Northern Ohio Railway History
Though, the sale of its predecessor the Pittsburgh Akron & Western Railroad had taken place almost a year early through foreclosure. Incorporation of the Northern Ohio Railway took place on August 10, 1895. A capital stock of $4,200,000 divided into six thousand shares of preferred and thirty-six thousand shares of common stock were issued. Also 84 thousand of 50 year, 5 per cent gold bonds were to be issued. While the deed of the property changed hands several times, it ultimately ended in the hands of Ohio Senator and railroad promoter Calvin Stewart Brice.
Oil painting of Senator Calvin Stewart Brice in 1898. Allen County Historical Society - Artist John Singer Sargent
Completing the organization of the Northern Ohio Railway, a board of directors was elected at Lima 0hio, on Aug 15, 1895. The officers elected were Herbert Lamotte Brice brother of Senator Brice, being elected President, Arthur Latham Conger of Akron, elected Vice President and W.E. Hackedorn Secretary. The new officers stated that very important improvements were planned for the road.
Northern Ohio Railway Officers from left to right. President Herbert Lamotte Brice, Vice-President Colonel Arthur Latham Conger
Involved in many railroads, Calvin S. Brice owned the Lake Erie & Western Railroad and the Cleveland Akron & Columbus Railroad among others. Brice desiring an eastern connection with his roads felt the Northern Ohio could be a crucial link to accomplishing this. He persuaded the directors of the Lake Erie & Western Railroad to lease the Northern Ohio. The lease, finalized on October 1, 1895, and was for a term of 999 year Several days later, Northern Ohio Railway's Vice President Arthur Latham Conger and some of its other officers incorporated the Akron & Pittsburgh Railroad. This railroad was created for the purpose of connecting the Northern Ohio Railway to the mainline of the Cleveland, Akron & Columbus Railroad in Downtown Akron, and then further on to New Castle, Pennsylvania. Road crews of the Northern Ohio Railway did construct about a mile of tracks interconnecting the Northern Ohio with the Cleveland, Akron & Columbus Railroad, but the road continued no further.
Over the next few years, the Lake Erie & Western Railroad would do many of the needed upgrades and maintenance to the Northern Ohio Railway.
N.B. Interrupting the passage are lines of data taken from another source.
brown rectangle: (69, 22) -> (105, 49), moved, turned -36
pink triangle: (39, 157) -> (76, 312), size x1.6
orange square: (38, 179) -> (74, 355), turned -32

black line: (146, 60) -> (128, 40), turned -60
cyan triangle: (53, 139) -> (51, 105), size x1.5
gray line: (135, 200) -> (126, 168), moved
While theses betterments helped the route, the Lake Erie & Western was becoming consumed by the debts of the Northern Ohio. Already laden in debt the Northern Ohio never made a profit while operated by the Lake Erie & Western.
Calvin S. Brice died unexpectedly on December 15, 1898, of pneumonia at 53 years of age. Unfortunately, his death brought the end to his dream of an eastern expansion of the Northern Ohio. Wild speculation spread as to what would happen to his railroad empire. Brice's roads had fierce competition, especially with the Vanderbilt's New York Central System. Most of the people concerned were convinced the Vanderbilts would attempt to take over the lines, and they were correct. Through a purchase of majority stocks of the Lake Erie & Western Railroad, the New York Central Railroad acquired the Northern Ohio Railway in 1899. They began operating the LE&W and Northern Ohio in February of 1900. From the beginning of the acquisition, the New York Central never wanted or cared for the Northern Ohio. Between 1904 and 1912, after many years of neglect, the New York Central had to provide some necessary maintenance and improvements to the Northern Ohio. The Vanderbilts would attempt to sell the Northern Ohio many times over the next several years.
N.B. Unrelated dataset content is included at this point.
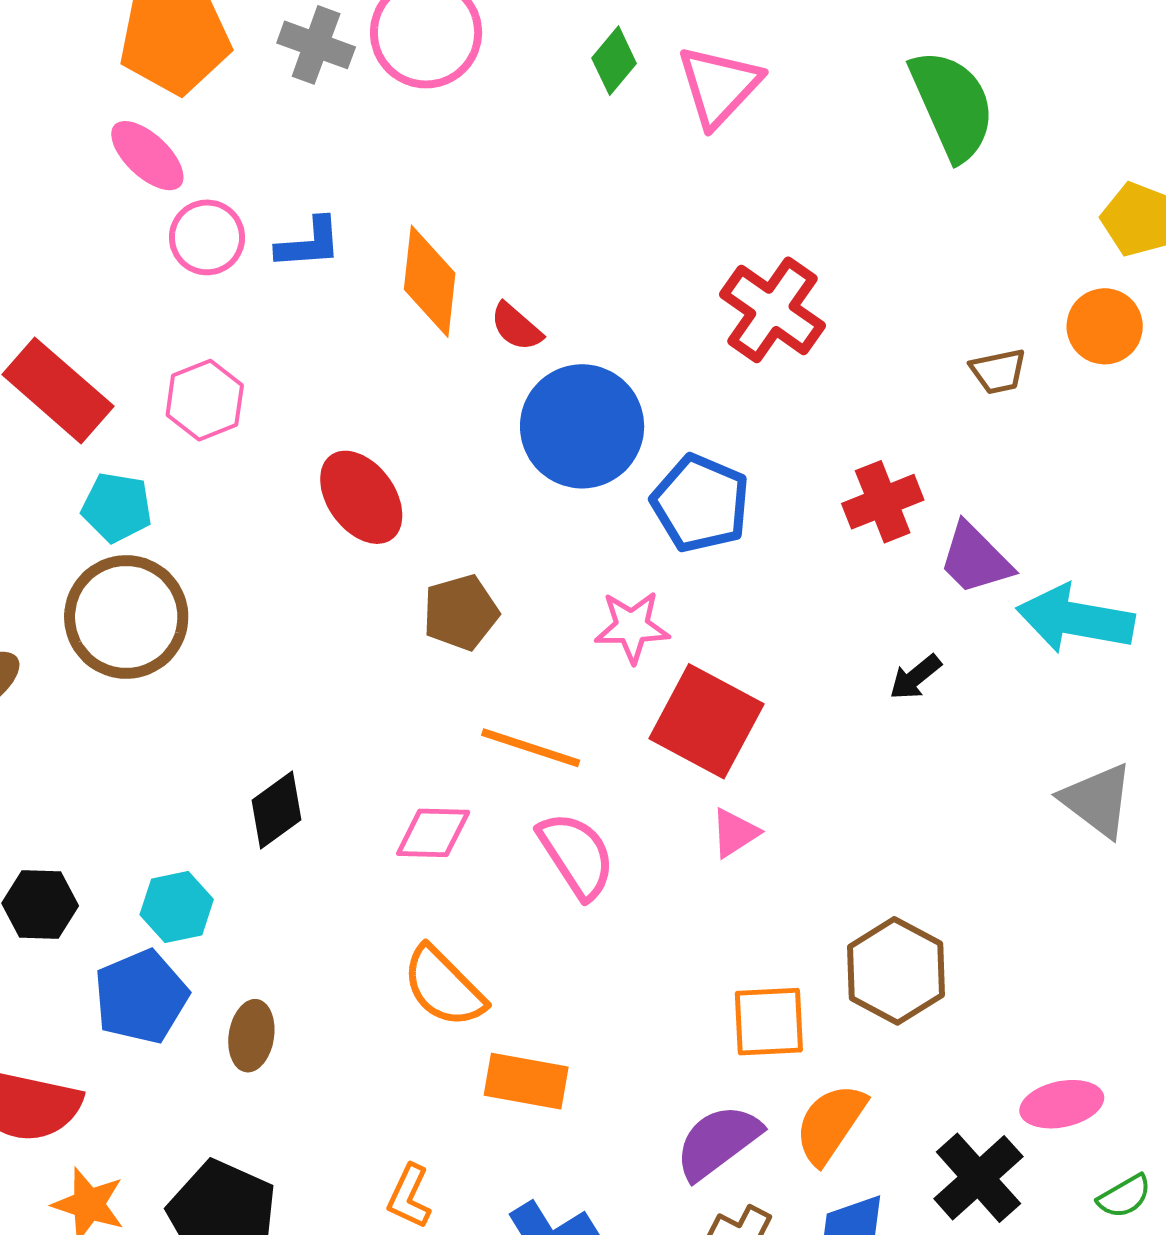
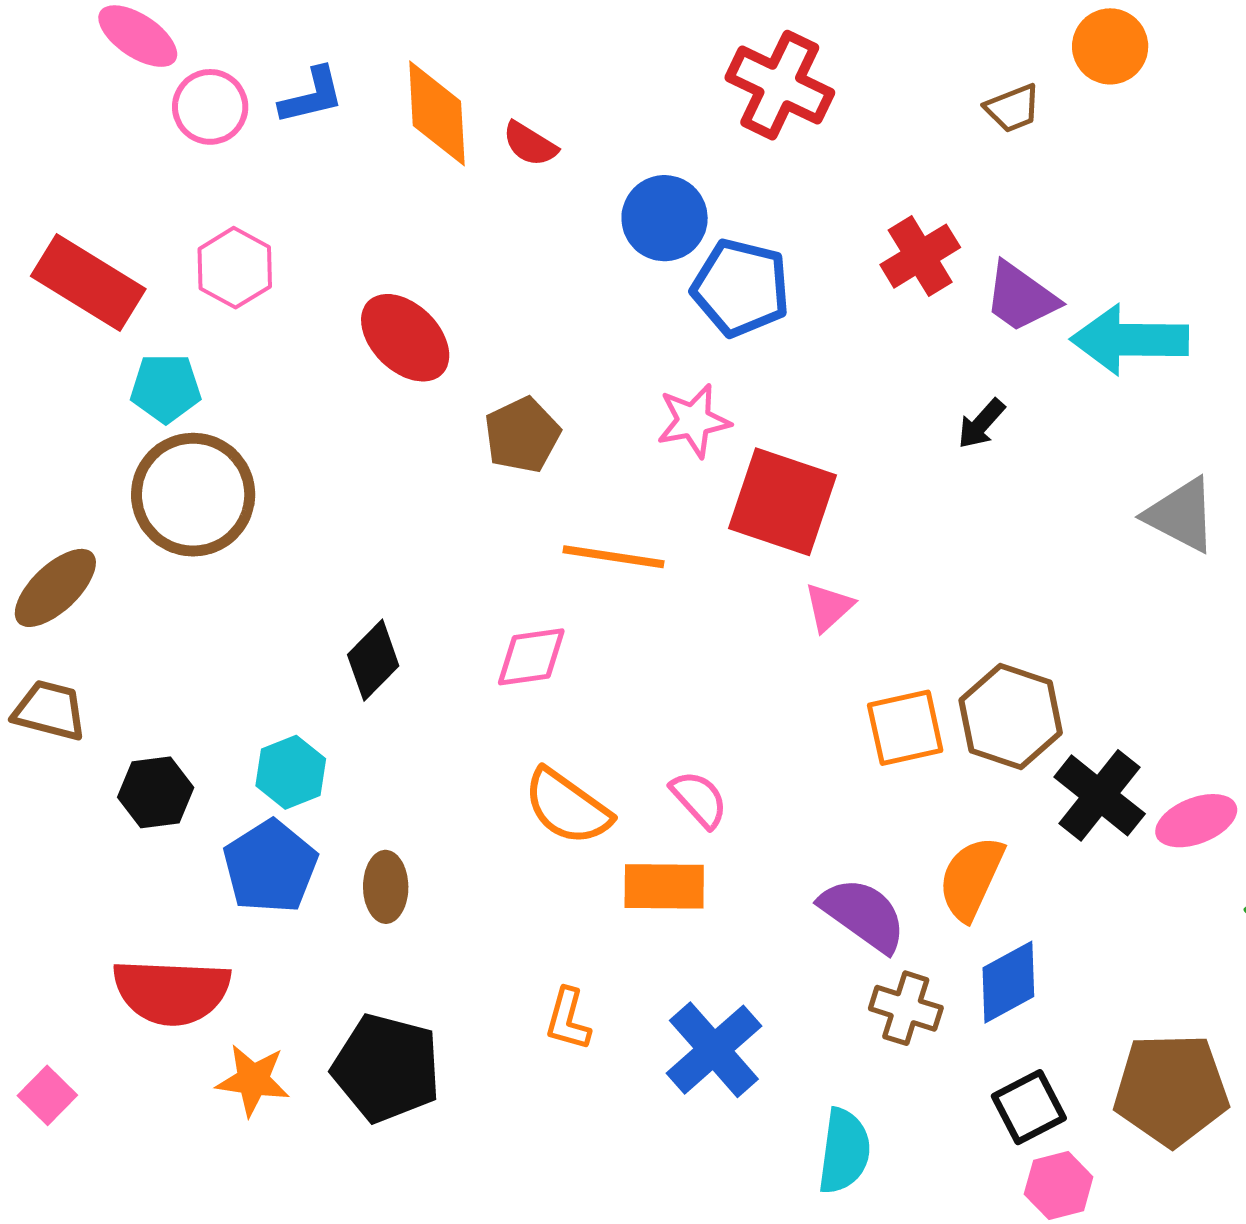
blue circle: (582, 426) -> (665, 218), moved, size x0.7
pink semicircle: (576, 855) -> (699, 799), moved, size x0.7
orange square: (769, 1022) -> (905, 728), moved
purple semicircle: (718, 1142) -> (863, 915), turned 82
black cross: (978, 1178) -> (1100, 795), moved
When the United States entered, World War One railroads were showing inadequacies in serving the war effort. In attempt to take care of the situation, the government created the United States Railroad Administration. Intended for federal control of the railroad industry, the USRA enforced the Railway Administration Act and oversaw the operation of the nation's railroads during the first world war. In 1918, as a part of LE&W the Northern Ohio was taken over by the USRA. Soon after WWI and when the government returned railroads to the private sector, the Akron Canton & Youngstown Railway, a small switching line between Mogadore and Downtown Akron, started to show interest in the Northern Ohio.
In May of 1920, the AC&Y Railway purchased the portion of the Northern Ohio Railway from downtown Akron to Copley Ohio. Having further negotiations with the Lake Erie & Western (NYC), they leased the remaining route from Copley to Delphos Ohio. The AC&Y Railway operated the Northern Ohio until they consolidated with it in 1944.